##### DATA SUPPLIED
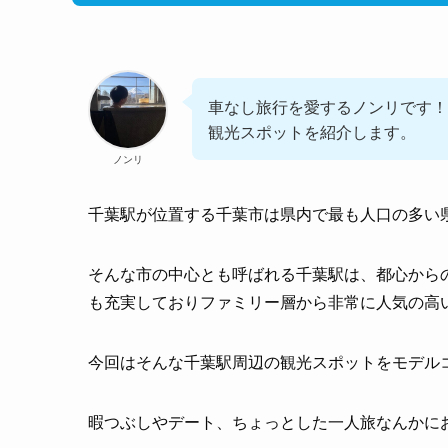
車なし旅行を愛するノンリです！
観光スポットを紹介します。
ノンリ
千葉駅が位置する千葉市は県内で最も人口の多い
そんな市の中心とも呼ばれる千葉駅は、都心から
も充実しておりファミリー層から非常に人気の高
今回はそんな千葉駅周辺の観光スポットをモデル
暇つぶしやデート、ちょっとした一人旅なんかに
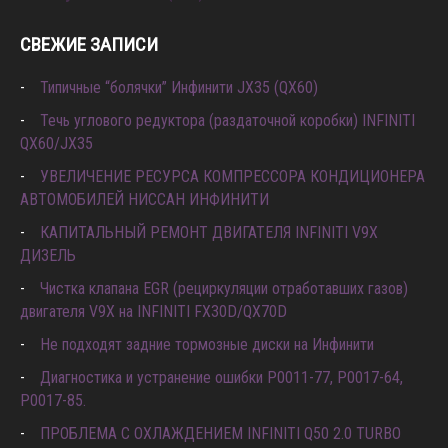
СВЕЖИЕ ЗАПИСИ
Типичные “болячки” Инфинити JX35 (QX60)
Течь углового редуктора (раздаточной коробки) INFINITI
QX60/JX35
УВЕЛИЧЕНИЕ РЕСУРСА КОМПРЕССОРА КОНДИЦИОНЕРА
АВТОМОБИЛЕЙ НИССАН ИНФИНИТИ
КАПИТАЛЬНЫЙ РЕМОНТ ДВИГАТЕЛЯ INFINITI V9X
ДИЗЕЛЬ
Чистка клапана EGR (рециркуляции отработавших газов)
двигателя V9X на INFINITI FX30D/QX70D
Не подходят задние тормозные диски на Инфинити
Диагностика и устранение ошибки Р0011-77, P0017-64,
P0017-85.
ПРОБЛЕМА С ОХЛАЖДЕНИЕМ INFINITI Q50 2.0 TURBO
##########
WORK ITEM:
Would you retype each line above exactly and skip every image?

EXPECTED OUTPUT:
車なし旅行を愛するノンリです！
観光スポットを紹介します。
ノンリ
千葉駅が位置する千葉市は県内で最も人口の多い
そんな市の中心とも呼ばれる千葉駅は、都心から
も充実しておりファミリー層から非常に人気の高
今回はそんな千葉駅周辺の観光スポットをモデル
暇つぶしやデート、ちょっとした一人旅なんかに
СВЕЖИЕ ЗАПИСИ
Типичные “болячки” Инфинити JX35 (QX60)
Течь углового редуктора (раздаточной коробки) INFINITI
QX60/JX35
УВЕЛИЧЕНИЕ РЕСУРСА КОМПРЕССОРА КОНДИЦИОНЕРА
АВТОМОБИЛЕЙ НИССАН ИНФИНИТИ
КАПИТАЛЬНЫЙ РЕМОНТ ДВИГАТЕЛЯ INFINITI V9X
ДИЗЕЛЬ
Чистка клапана EGR (рециркуляции отработавших газов)
двигателя V9X на INFINITI FX30D/QX70D
Не подходят задние тормозные диски на Инфинити
Диагностика и устранение ошибки Р0011-77, P0017-64,
P0017-85.
ПРОБЛЕМА С ОХЛАЖДЕНИЕМ INFINITI Q50 2.0 TURBO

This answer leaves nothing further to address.